As of February 4, Pi Coin is trading near $0.16, marking a 9% drop over the past week and a small dip over the last 24 hours. For now, the token appears stuck in a narrow trading band, with price action driven more by internal network developments than by the broader crypto market. While Bitcoin and major altcoins often set the tone for sentiment, PI’s moves lately have been closely tied to what’s happening inside the Pi Network itself.
One of the biggest recent updates came at the end of January, when the Pi Network team addressed long-standing issues around KYC verification and mainnet migration. Around 2.5 million users who had been blocked due to stricter compliance checks are now being allowed to move forward in the process. Because regulations and technical issues differ by region, these fixes are rolling out gradually rather than all at once.
On top of that, more than 700,000 users are now able to submit KYC applications for the first time. This is a positive step for the network’s growth and legitimacy, but it also comes with a catch: as more users complete migration, more PI tokens enter circulation. Over the coming weeks, millions of tokens are set to unlock daily, including a notable 24 million PI release scheduled for February 13. This steady increase in supply is one of the main reasons analysts expect continued pressure on the token’s price in the short term.
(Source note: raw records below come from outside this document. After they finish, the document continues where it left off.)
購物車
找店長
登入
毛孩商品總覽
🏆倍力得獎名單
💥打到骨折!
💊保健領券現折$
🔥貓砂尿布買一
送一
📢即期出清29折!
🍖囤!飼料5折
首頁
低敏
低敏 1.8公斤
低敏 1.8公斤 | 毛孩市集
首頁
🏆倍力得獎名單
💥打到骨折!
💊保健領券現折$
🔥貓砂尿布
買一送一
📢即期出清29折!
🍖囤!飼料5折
From a technical point of view, PI is hovering around a crucial $0.15–$0.16 support zone. If buyers step in and defend this area, a short-term bounce toward $0.18 is possible, and a brief push toward $0.20 can’t be ruled out. That said, such a move would likely be more of a temporary spike than the start of a strong new uptrend. On the downside, losing the $0.15 level could open the door to a slide toward $0.14–$0.145, reinforcing bearish sentiment and raising fresh doubts about the token’s near-term prospects.
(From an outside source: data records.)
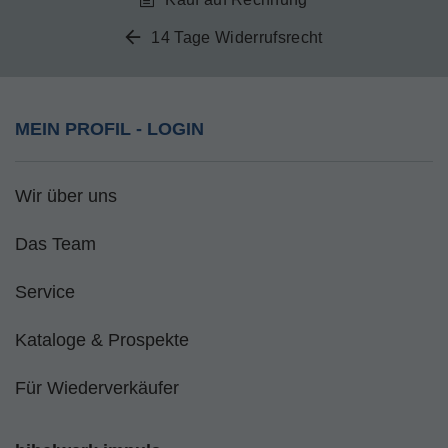
14 Tage Widerrufsrecht
MEIN PROFIL - LOGIN
Wir über uns
Das Team
Service
Kataloge & Prospekte
Für Wiederverkäufer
Looking ahead, Pi Coin’s recovery depends less on chart patterns and more on whether the ecosystem begins to show real signs of life. Gradual progress in onboarding users through KYC and mainnet migration could help rebuild confidence. If those users start actively using Pi-based apps and services, it could lay the groundwork for healthier demand in the future. Without that kind of real-world usage, however, any price bounce is likely to be fragile.
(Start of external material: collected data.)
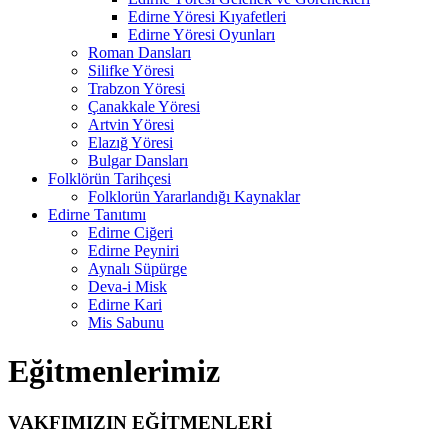
Edirne Yöresi Kıyafetleri
Edirne Yöresi Oyunları
Roman Dansları
Silifke Yöresi
Trabzon Yöresi
Çanakkale Yöresi
Artvin Yöresi
Elazığ Yöresi
Bulgar Dansları
Folklörün Tarihçesi
Folklorün Yararlandığı Kaynaklar
Edirne Tanıtımı
Edirne Ciğeri
Edirne Peyniri
Aynalı Süpürge
Deva-i Misk
Edirne Kari
Mis Sabunu
Eğitmenlerimiz
VAKFIMIZIN EĞİTMENLERİ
For now, the most realistic Pi Coin price prediction is continued range-bound trading between $0.14 and $0.18, with volatility picking up around major token unlock dates. A sustained move above $0.20 would require more than short-term hype — it would need visible growth in the Pi Network’s ecosystem and utility.
In short, Pi Coin feels like it’s in a waiting phase. Some long-standing issues are finally being addressed, but rising supply and limited on-chain activity are keeping the price in check. Until fundamentals improve in a meaningful way, sideways movement looks like the most likely path forward.